EXERCISE DETAILS: Your answer must be the listing, given again word for word.

______

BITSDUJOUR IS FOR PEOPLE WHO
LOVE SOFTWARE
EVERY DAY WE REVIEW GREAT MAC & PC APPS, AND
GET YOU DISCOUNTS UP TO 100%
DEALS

______

ANSWER SECTION:
BITSDUJOUR IS FOR PEOPLE WHO
LOVE SOFTWARE
EVERY DAY WE REVIEW GREAT MAC & PC APPS, AND
GET YOU DISCOUNTS UP TO 100%
DEALS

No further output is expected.